# [Extracted data]
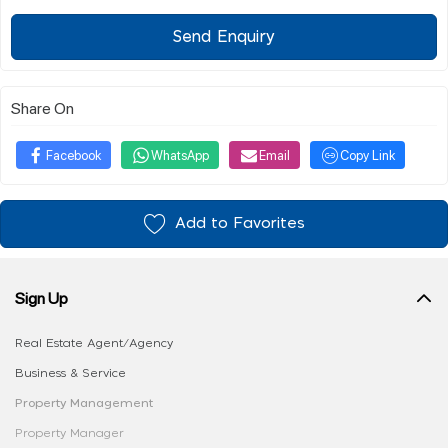
Send Enquiry
Share On
Facebook
WhatsApp
Email
Copy Link
Add to Favorites
Sign Up
Real Estate Agent/Agency
Business & Service
Property Management
Property Manager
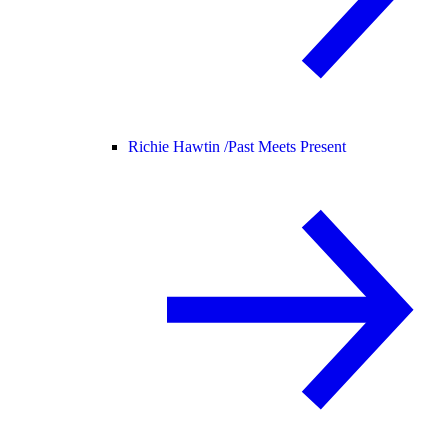
Richie Hawtin /
Past Meets Present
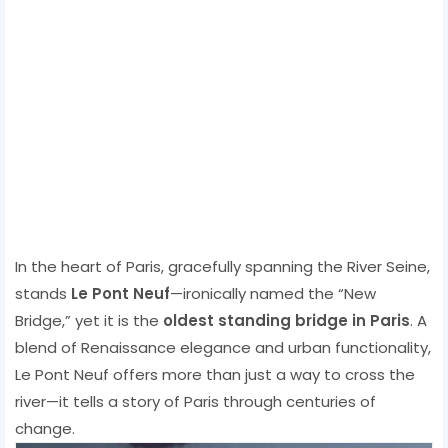
In the heart of Paris, gracefully spanning the River Seine,
stands
Le Pont Neuf
—ironically named the “New
Bridge,” yet it is the
oldest standing bridge in Paris
. A
blend of Renaissance elegance and urban functionality,
Le Pont Neuf offers more than just a way to cross the
river—it tells a story of Paris through centuries of
change.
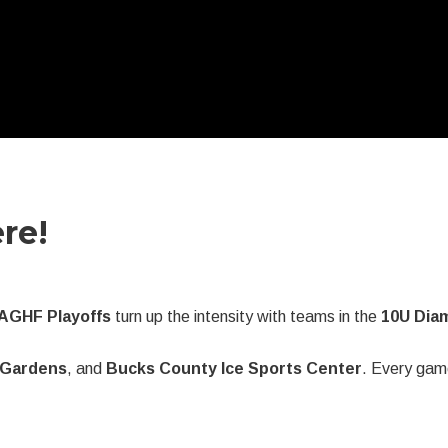
re!
AGHF Playoffs
turn up the intensity with teams in the
10U Diam
e Gardens
, and
Bucks County Ice Sports Center
. Every gam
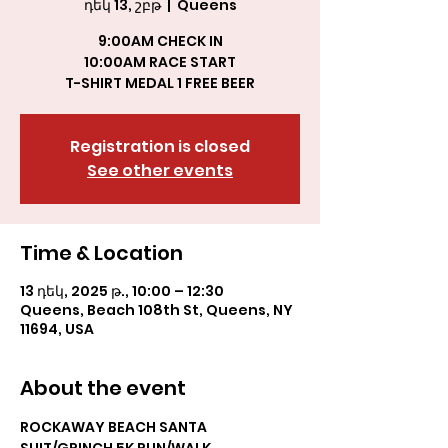
դեկ 13, շբթ
  |  
Queens
9:00AM CHECK IN
10:00AM RACE START
T-SHIRT MEDAL 1 FREE BEER
Registration is closed
See other events
Time & Location
13 դեկ, 2025 թ., 10:00 – 12:30
Queens, Beach 108th St, Queens, NY
11694, USA
About the event
ROCKAWAY BEACH SANTA 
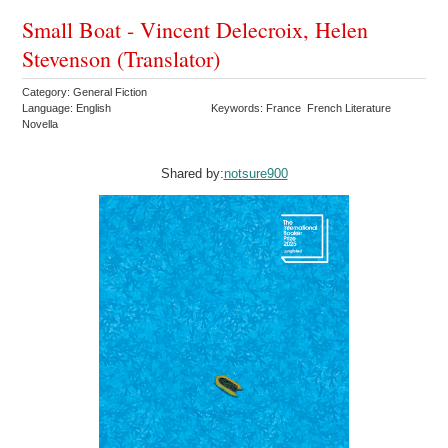
Small Boat - Vincent Delecroix, Helen
Stevenson (Translator)
Category: General Fiction
Language: English
Keywords: France French Literature
Novella
Shared by:
notsure900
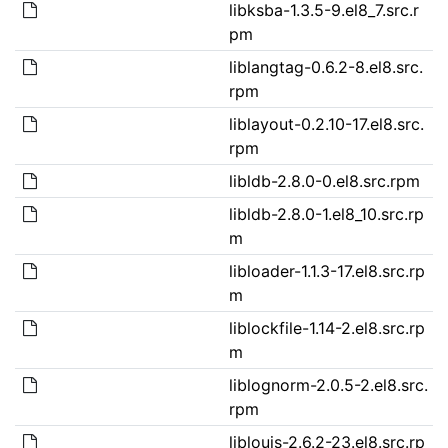
libksba-1.3.5-9.el8_7.src.r
pm
liblangtag-0.6.2-8.el8.src.
rpm
liblayout-0.2.10-17.el8.src.
rpm
libldb-2.8.0-0.el8.src.rpm
libldb-2.8.0-1.el8_10.src.rp
m
libloader-1.1.3-17.el8.src.rp
m
liblockfile-1.14-2.el8.src.rp
m
liblognorm-2.0.5-2.el8.src.
rpm
liblouis-2.6.2-23.el8.src.rp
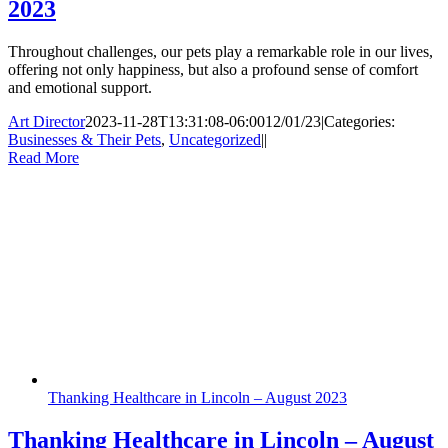
2023
Throughout challenges, our pets play a remarkable role in our lives,
offering not only happiness, but also a profound sense of comfort
and emotional support.
Art Director
2023-11-28T13:31:08-06:00
12/01/23
|
Categories:
Businesses & Their Pets
,
Uncategorized
|
|
Read More
Thanking Healthcare in Lincoln – August 2023
Thanking Healthcare in Lincoln – August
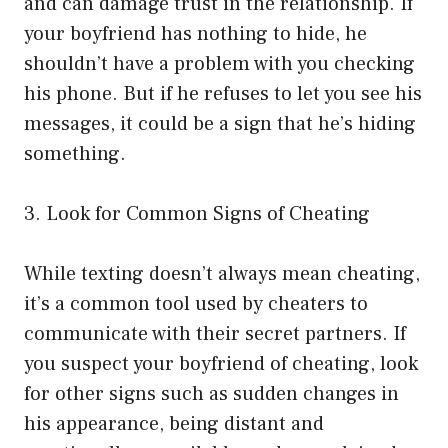
and can damage trust in the relationship. If
your boyfriend has nothing to hide, he
shouldn’t have a problem with you checking
his phone. But if he refuses to let you see his
messages, it could be a sign that he’s hiding
something.
3. Look for Common Signs of Cheating
While texting doesn’t always mean cheating,
it’s a common tool used by cheaters to
communicate with their secret partners. If
you suspect your boyfriend of cheating, look
for other signs such as sudden changes in
his appearance, being distant and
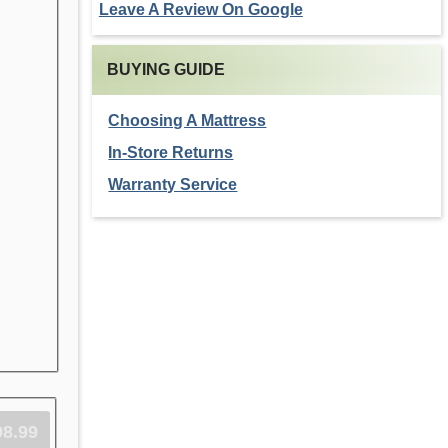
Leave A Review On Google
BUYING GUIDE
Choosing A Mattress
In-Store Returns
Warranty Service
98.99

# [Your task]
What the task needs is the material above repeated exactly, pictures excepted.

# [Answer area]
Send Enquiry
Share On
Facebook
WhatsApp
Email
Copy Link
Add to Favorites
Sign Up
Real Estate Agent/Agency
Business & Service
Property Management
Property Manager
Richie Hawtin /
Past Meets Present
In the heart of Paris, gracefully spanning the River Seine,
stands
Le Pont Neuf
—ironically named the “New
Bridge,” yet it is the
oldest standing bridge in Paris
. A
blend of Renaissance elegance and urban functionality,
Le Pont Neuf offers more than just a way to cross the
river—it tells a story of Paris through centuries of
change.
re!
AGHF Playoffs
turn up the intensity with teams in the
10U Diam
e Gardens
, and
Bucks County Ice Sports Center
. Every gam
դեկ 13, շբթ
  |  
Queens
9:00AM CHECK IN
10:00AM RACE START
T-SHIRT MEDAL 1 FREE BEER
Registration is closed
See other events
Time & Location
13 դեկ, 2025 թ., 10:00 – 12:30
Queens, Beach 108th St, Queens, NY
11694, USA
About the event
ROCKAWAY BEACH SANTA 
Small Boat - Vincent Delecroix, Helen
Stevenson (Translator)
Category: General Fiction
Language: English
Keywords: France French Literature
Novella
Shared by:
notsure900
libksba-1.3.5-9.el8_7.src.r
pm
liblangtag-0.6.2-8.el8.src.
rpm
liblayout-0.2.10-17.el8.src.
rpm
libldb-2.8.0-0.el8.src.rpm
libldb-2.8.0-1.el8_10.src.rp
m
libloader-1.1.3-17.el8.src.rp
m
liblockfile-1.14-2.el8.src.rp
m
liblognorm-2.0.5-2.el8.src.
rpm
liblouis-2.6.2-23.el8.src.rp
2023
Throughout challenges, our pets play a remarkable role in our lives,
offering not only happiness, but also a profound sense of comfort
and emotional support.
Art Director
2023-11-28T13:31:08-06:00
12/01/23
|
Categories:
Businesses & Their Pets
,
Uncategorized
|
|
Read More
Thanking Healthcare in Lincoln – August 2023
Thanking Healthcare in Lincoln – August
and can damage trust in the relationship. If
your boyfriend has nothing to hide, he
shouldn’t have a problem with you checking
his phone. But if he refuses to let you see his
messages, it could be a sign that he’s hiding
something.
3. Look for Common Signs of Cheating
While texting doesn’t always mean cheating,
it’s a common tool used by cheaters to
communicate with their secret partners. If
you suspect your boyfriend of cheating, look
for other signs such as sudden changes in
his appearance, being distant and
Leave A Review On Google
BUYING GUIDE
Choosing A Mattress
In-Store Returns
Warranty Service
98.99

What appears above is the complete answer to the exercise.